Und Sie kommen dann einfach durch den Garten“, sagte die Frau aufgeregt am anderen Ende der Leitung während unseres Vorgespräches für den Heiligabend. „Liebe Frau“, warf ich ein, „es regnet schon seit Tagen und ich …“ „Nein, nein“, unterbrach mich die Frau sofort: „Es wäre wunderbar, wenn sie durch den Garten kämen und von dort aus meine Familie überraschen könnten!“ „Ich übernehme aber keine Haftung für mögliche Schäden durch den witterungsbedingten und möglicherweise von mir hereingebrachten Matsch“, sagte ich immer noch im Glauben, die Frau würde verstehen, was ich damit meinte. Das Wetter in Norddeutschland war zu dem Zeitpunkt stürmisch, regnerisch und absolut ungemütlich. Einige Felder waren bereits überschwommen. „Ach“, wimmelte sie ab. „Meine Familie wird Augen machen, wenn sie den Weihnachtsmann sieht!“ jauchzte sie weiter. Ich prustete durchs Telefon. Offensichtlich hörte mir die junge Dame am anderen Ende des Telefons nur mit einem halben Ohr zu. Ich wurde deutlicher: „Ich möchte wirklich keinen Dreck zu ihnen ins Haus bringen“, betonte ich mein Anliegen. „Ach wo“, winkte die Frau meine Sorge ab und legte hörbar auf. Meine Anmerkung bezüglich des Matsches hatte die gute Dame komplett ausgeblendet. Ihre Vorstellung von dem Weihnachtsmann, der durch den Garten in ihr Wohnzimmer hinein kommt und schließlich ihre Familie überraschte, fand sie so großartig, dass sie auf genau diese Umsetzung beharrte. Ich sah das Problem schon kommen.

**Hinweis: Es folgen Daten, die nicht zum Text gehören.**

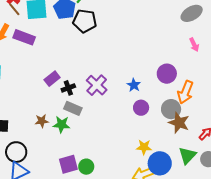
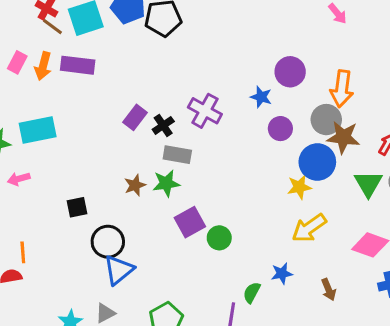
purple circle: (167, 74) -> (290, 72), moved
blue circle: (160, 163) -> (317, 162), moved
purple square: (68, 164) -> (190, 222), moved

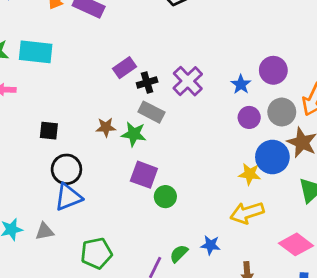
gray circle: (326, 120) -> (282, 112), moved
purple square: (190, 222) -> (144, 175), turned 32

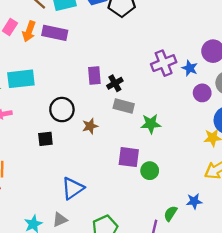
purple rectangle: (125, 68) -> (94, 75), turned -48
purple cross: (188, 81) -> (164, 63), moved, turned 35
green star: (134, 134) -> (151, 124), moved
black circle: (66, 169) -> (62, 110), moved

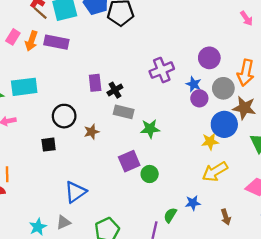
blue star: (190, 68) -> (194, 84), moved
purple square: (129, 157) -> (129, 161), turned -30

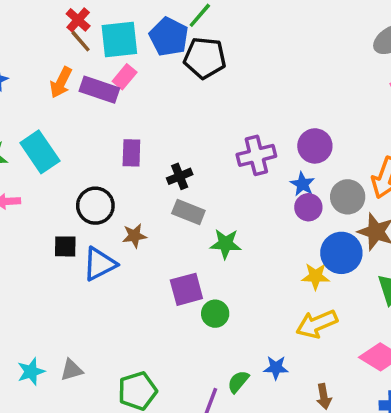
pink rectangle: (13, 37) -> (125, 77), moved
purple circle: (209, 58) -> (315, 146), moved
purple rectangle: (95, 83) -> (131, 153), moved
cyan rectangle: (24, 87) -> (40, 152), turned 55
blue triangle: (75, 192) -> (100, 264), moved

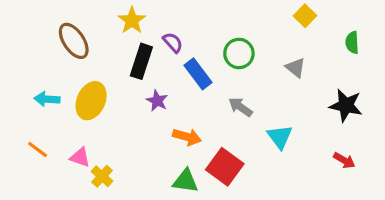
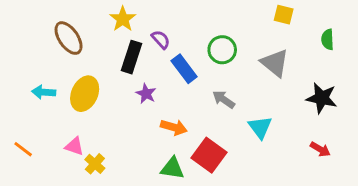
yellow square: (305, 16) -> (284, 15), turned -30
gray triangle: (296, 68) -> (275, 63), size x1.5
orange line: (38, 149) -> (23, 149), moved

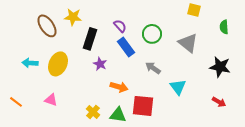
yellow star: (123, 19) -> (73, 17), moved, turned -30
purple semicircle: (161, 39) -> (120, 26), moved
red square: (209, 155) -> (143, 106), turned -30
yellow cross: (95, 164) -> (93, 112), moved

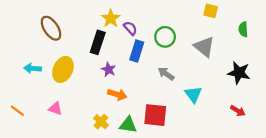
yellow star: (73, 17) -> (111, 18), moved, turned 30
blue rectangle: (126, 47) -> (137, 51), turned 54
orange arrow: (119, 87) -> (117, 94), moved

Es war Heiligabend. Schon den ganzen Tag über nieselte es fies von Nordwest, sodass sich auf allen landschaftlichen Untergrundebenen innerhalb weniger Stunden große Matscheflächen bildeten. Auch unser Schlitten hatte sich aufgrund der Fahrt durch den Matsch an den Seiten farblich von Schiefergrau in einen Mix aus Herrenschokoladenbraun und Tiefbraun verfärbt. „Nass, kalt und ekelig“, brummte Manfred vom Fahrersitz aus, als wir in Richtung des Einfamilienhauses der Familie fuhren. „Ich habe es der Frau am Telefon noch gesagt“, schimpfte ich und sah dem Regen beim Aufprall gegen unsere Frontscheibe zu. Manfred zuckte mit seinen Schultern. „Ich warte dann da vorne“, sagte er als wir vor dem Haus der Familie hielten und zeigte mit dem Finger die Richtung an. Nickend machte ich die Beifahrertür auf und ging zu dem flohfarbenen Kombinationskraftwagen der Frau, der vor dem Einfamilienhaus parkte. Im Kofferraum, so hatten wir vereinbart, warteten die bunt verpackten Geschenke auf ihren Umzug in meinen Jutesack. Eilig packte ich diese um. Indes wurde der Regen immer stärker. In Windeseile zog mein tiefroter Weihnachtsmannmantel die herabfallende Flüssigkeit auf. Er wurde schwer. Sehr schwer sogar. Und nass. Richtig nass, sodass ich ihn schon auswringen konnte. Mit einem lauten Gestöhne schwang ich den randvollen Jutesack über meine Schulter und ging in Richtung Gartentor, das mich in den 1000qm großen Garten der Familie führte. (…)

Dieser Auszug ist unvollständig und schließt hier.